You’ve got to leave your house
Especially during the winter, many of us struggle to go out and do something (it’s so warm and snuggly in front of the latest season of Queer Eye!) Visiting other people’s pets requires you to leave your house — and (usually) be social.
How to borrow pets
There are many avenues you can take to hang out with other peoples’ animals.
Ask your friends
Do your co-workers, classmates, or relatives have pets? Hang out with them. Not only will you get a chance to know these people better, but you get the added benefits of scritches and puppy kisses. When a co-worker mentions their pet, ask to see a photo. Animal people love to share photos of their pets.
And when they show you their favorite furry creature, say something like, “I’d love to come over and meet him sometime! I’ll bring coffee!” It might sound forward . . . but most people are going to be excited to share their pets with you.
Hang out at a park
There’s a park just a bus ride away from me that guarantees happy dog time—on sunny days it’s full of pups and their people stretching their legs, tossing tennis balls, and lounging in the sunshine.
Maybe there’s one near you, too.
Pack a lunch and a book. Find a nice shady spot and make yourself comfortable.
Then ask people if you can say hi to their dog! In general, folks love to share their dogs with friendly strangers. For the price of a few minutes’ small-talk, you can enjoy a rolling-in-the-grass, panting, tongue-lolling, happy dog.
Volunteer at a rescue
Be like Terry Lauderman, who earned the internet nickname “Cat Grandpa” when his story when viral in 2018. Lauderman visits the Safe Haven Pet Sanctuary in Green Bay, Wisconsin each day to brush cats (and nap with them).
Families often need a responsible, reliable adult to come to their home to feed, medicate, walk, and snuggle with their animals. If that’s you, make a flyer and pin it up at pet stores around town. In some areas, you can also join online services like Rover, which can help get you connected to families in need of a petsitter.
Visit an animal cafe
The first cat cafe in the US was established in 2014, and since then more than 100 more have opened. I’m based in Chicago, where we have The Catcade and Windy Kitty Cat Cafe, and I spend time with cats at each of them (although I’m partial to The Catcade). It’s a great way to support a rescue and get in some much-needed purr therapy now and then.

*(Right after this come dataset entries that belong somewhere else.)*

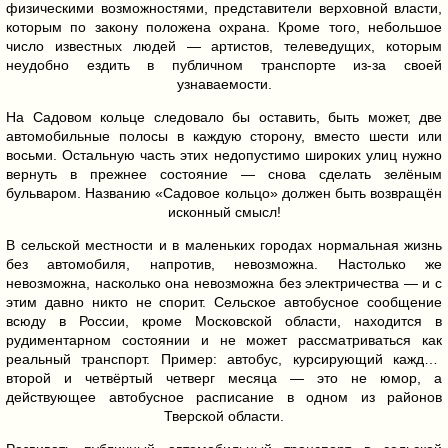
физическими возможностями, представители верховной власти,
которым по закону положена охрана. Кроме того, небольшое
число известных людей — артистов, телеведущих, которым
неудобно ездить в публичном транспорте из-за своей
узнаваемости.
На Садовом кольце следовало бы оставить, быть может, две
автомобильные полосы в каждую сторону, вместо шести или
восьми. Остальную часть этих недопустимо широких улиц нужно
вернуть в прежнее состояние — снова сделать зелёным
бульваром. Названию «Садовое кольцо» должен быть возвращён
исконный смысл!
В сельской местности и в маленьких городах нормальная жизнь
без автомобиля, напротив, невозможна. Настолько же
невозможна, насколько она невозможна без электричества — и с
этим давно никто не спорит. Сельское автобусное сообщение
всюду в России, кроме Московской области, находится в
рудиментарном состоянии и не может рассматриваться как
реальный транспорт.
Пример: автобус, курсирующий каждый
второй и четвёртый четверг месяца — это не юмор, а
действующее автобусное расписание в одном из районов
Тверской области.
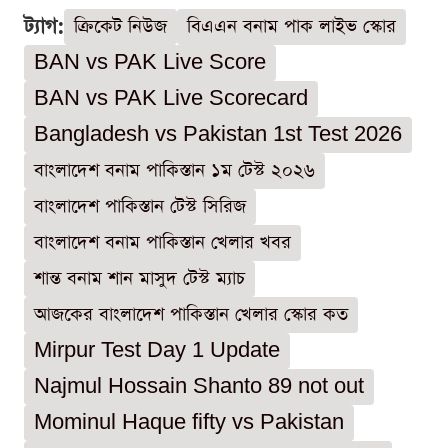
ট্যাগ:
ক্রিকেট নিউজ
বিএএন বনাম পাক লাইভ স্কোর
BAN vs PAK Live Score
BAN vs PAK Live Scorecard
Bangladesh vs Pakistan 1st Test 2026
বাংলাদেশ বনাম পাকিস্তান ১ম টেস্ট ২০২৬
বাংলাদেশ পাকিস্তান টেস্ট সিরিজ
বাংলাদেশ বনাম পাকিস্তান খেলার খবর
শান্ত বনাম শান মাসুদ টেস্ট ম্যাচ
আজকের বাংলাদেশ পাকিস্তান খেলার স্কোর কত
Mirpur Test Day 1 Update
Najmul Hossain Shanto 89 not out
Mominul Haque fifty vs Pakistan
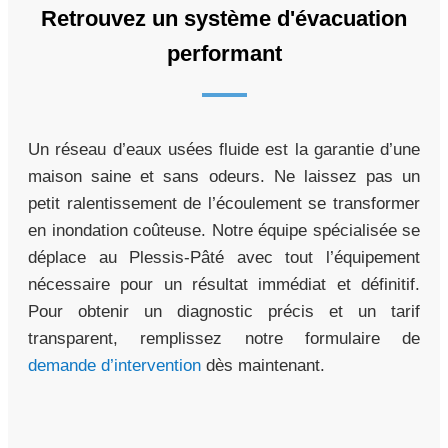
Retrouvez un système d'évacuation
performant
Un réseau d’eaux usées fluide est la garantie d’une
maison saine et sans odeurs. Ne laissez pas un
petit ralentissement de l’écoulement se transformer
en inondation coûteuse. Notre équipe spécialisée se
déplace au Plessis-Pâté avec tout l’équipement
nécessaire pour un résultat immédiat et définitif.
Pour obtenir un diagnostic précis et un tarif
transparent, remplissez notre formulaire de
demande d’intervention
dès maintenant.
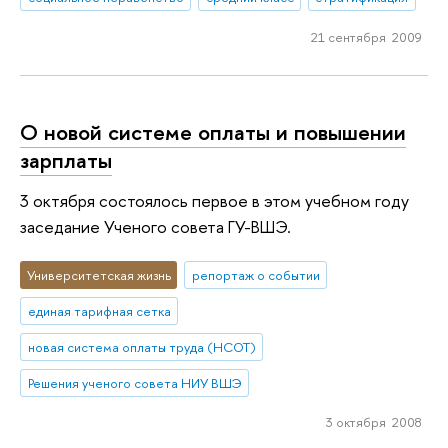
21 сентября 2009
О новой системе оплаты и повышении
зарплаты
3 октября состоялось первое в этом учебном году
заседание Ученого совета ГУ-ВШЭ.
Университетская жизнь
репортаж о событии
единая тарифная сетка
новая система оплаты труда (НСОТ)
Решения ученого совета НИУ ВШЭ
3 октября 2008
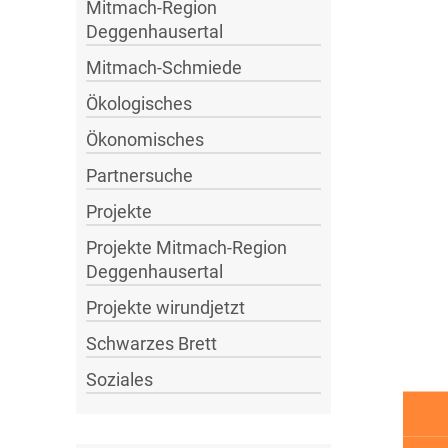
Mitmach-Region
Deggenhausertal
Mitmach-Schmiede
Ökologisches
Ökonomisches
Partnersuche
Projekte
Projekte Mitmach-Region
Deggenhausertal
Projekte wirundjetzt
Schwarzes Brett
Soziales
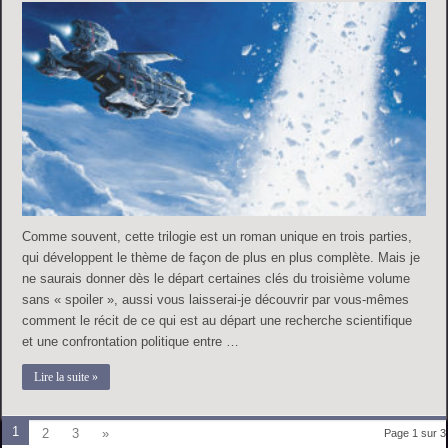
Comme souvent, cette trilogie est un roman unique en trois parties,
qui développent le thème de façon de plus en plus complète. Mais je
ne saurais donner dès le départ certaines clés du troisième volume
sans « spoiler », aussi vous laisserai-je découvrir par vous-mêmes
comment le récit de ce qui est au départ une recherche scientifique
et une confrontation politique entre …
Lire la suite »
1
2
3
»
Page 1 sur 3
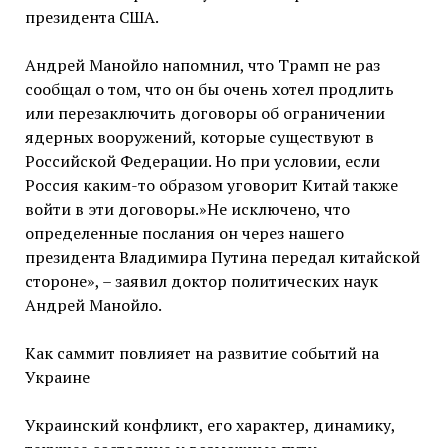
президента США.
Андрей Манойло напомнил, что Трамп не раз
сообщал о том, что он бы очень хотел продлить
или перезаключить договоры об ограничении
ядерных вооружений, которые существуют в
Российской Федерации. Но при условии, если
Россия каким-то образом уговорит Китай также
войти в эти договоры.»Не исключено, что
определенные послания он через нашего
президента Владимира Путина передал китайской
стороне», – заявил доктор политических наук
Андрей Манойло.
Как саммит повлияет на развитие событий на
Украине
Украинский конфликт, его характер, динамику,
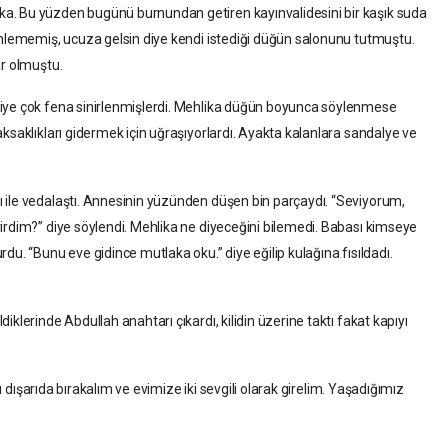
a. Bu yüzden bugünü burnundan getiren kayınvalidesini bir kaşık suda
inlememiş, ucuza gelsin diye kendi istediği düğün salonunu tutmuştu.
ar olmuştu.
diye çok fena sinirlenmişlerdi. Mehlika düğün boyunca söylenmese
ksaklıkları gidermek için uğraşıyorlardı. Ayakta kalanlara sandalye ve
 ile vedalaştı. Annesinin yüzünden düşen bin parçaydı. “Seviyorum,
irdim?” diye söylendi. Mehlika ne diyeceğini bilemedi. Babası kimseye
du. “Bunu eve gidince mutlaka oku.” diye eğilip kulağına fısıldadı.
klerinde Abdullah anahtarı çıkardı, kilidin üzerine taktı fakat kapıyı
rı dışarıda bırakalım ve evimize iki sevgili olarak girelim. Yaşadığımız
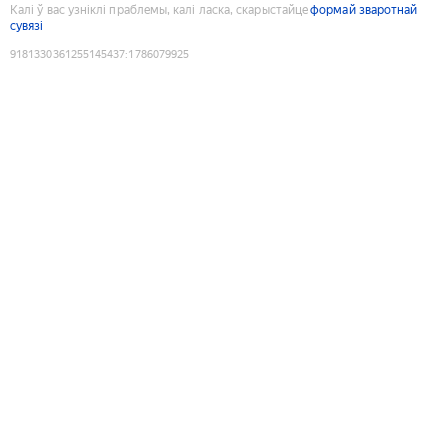
Калі ў вас узніклі праблемы, калі ласка, скарыстайце
формай зваротнай
сувязі
9181330361255145437
:
1786079925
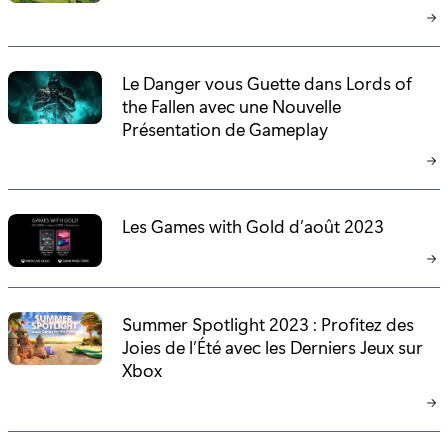
Le Danger vous Guette dans Lords of
the Fallen avec une Nouvelle
Présentation de Gameplay
Les Games with Gold d’août 2023
Summer Spotlight 2023 : Profitez des
Joies de l’Été avec les Derniers Jeux sur
Xbox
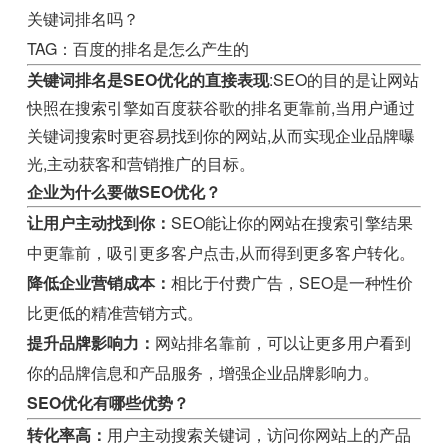
关键词排名吗？
TAG：百度的排名是怎么产生的
关键词排名是SEO优化的直接表现
:SEO的目的是让网站
快照在搜索引擎如百度获谷歌的排名更靠前,当用户通过
关键词搜索时更容易找到你的网站,从而实现企业品牌曝
光,主动获客和营销推广的目标。
企业为什么要做SEO优化？
让用户主动找到你：
SEO能让你的网站在搜索引擎结果
中更靠前，吸引更多客户点击,从而得到更多客户转化。
降低企业营销成本：
相比于付费广告，SEO是一种性价
比更低的精准营销方式。
提升品牌影响力：
网站排名靠前，可以让更多用户看到
你的品牌信息和产品服务，增强企业品牌影响力。
SEO优化有哪些优势？
转化率高：
用户主动搜索关键词，访问你网站上的产品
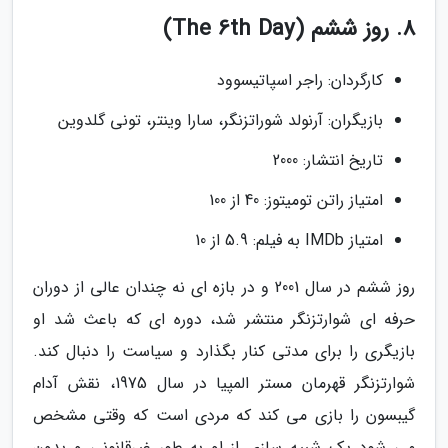
8. روز ششم (The 6th Day)
کارگردان: راجر اسپاتیسوود
بازیگران: آرنولد شوراتزنگر، سارا وینتر، تونی گلدوین
تاریخ انتشار: 2000
امتیاز راتن تومیتوز: 40 از 100
امتیاز IMDb به فیلم: 5.9 از 10
روز ششم در سال 2001 و در بازه ای نه چندان عالی از دوران
حرفه ای شوارتزنگر منتشر شد، دوره ای که باعث شد او
بازیگری را برای مدتی کنار بگذارد و سیاست را دنبال کند.
شوارتزنگر قهرمان مستر المپیا در سال 1975، نقش آدام
گیبسون را بازی می کند که مردی است که وقتی مشخص
می شود یک شبیه سازی از او به طور غیرقانونی و بدون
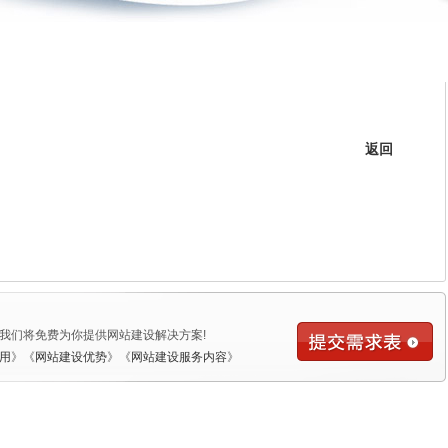
返回
我们将免费为你提供网站建设解决方案!
用
》《
网站建设优势
》《
网站建设服务内容
》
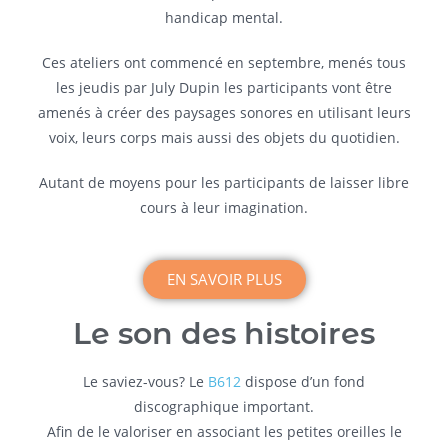
handicap mental.
Ces ateliers ont commencé en septembre, menés tous
les jeudis par July Dupin les participants vont être
amenés à créer des paysages sonores en utilisant leurs
voix, leurs corps mais aussi des objets du quotidien.
Autant de moyens pour les participants de laisser libre
cours à leur imagination.
EN SAVOIR PLUS
Le son des histoires
Le saviez-vous? Le
B612
dispose d’un fond
discographique important.
Afin de le valoriser en associant les petites oreilles le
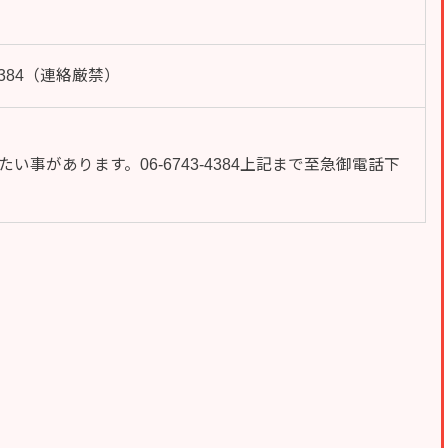
43-4384（連絡厳禁）
い事があります。06-6743-4384上記まで至急御電話下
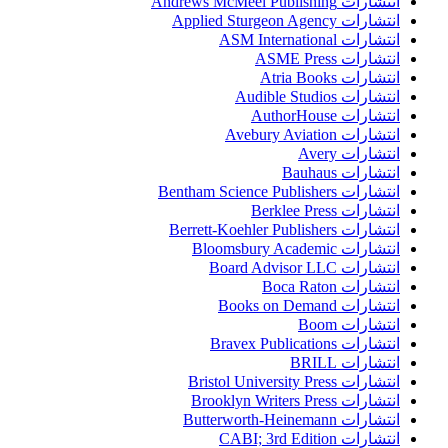
انتشارات Andrews McMeel Publishing
انتشارات Applied Sturgeon Agency
انتشارات ASM International
انتشارات ASME Press
انتشارات Atria Books
انتشارات Audible Studios
انتشارات AuthorHouse
انتشارات Avebury Aviation
انتشارات Avery
انتشارات Bauhaus
انتشارات Bentham Science Publishers
انتشارات Berklee Press
انتشارات Berrett-Koehler Publishers
انتشارات Bloomsbury Academic
انتشارات Board Advisor LLC
انتشارات Boca Raton
انتشارات Books on Demand
انتشارات Boom
انتشارات Bravex Publications
انتشارات BRILL
انتشارات Bristol University Press
انتشارات Brooklyn Writers Press
انتشارات Butterworth-Heinemann
انتشارات CABI; 3rd Edition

Other regions have similar “cafes” with bunnies, birds, reptiles, and other animals. In the US, though, we’re mostly sticking to cats (for now), but I’ve heard a rumor that Chicago is getting a bunny cafe!
So set a goal. Make a plan.
How much time do you want to spend with animals this week? And what steps will you take to make that happen?
Your body, your mind, and your heart will all thank you.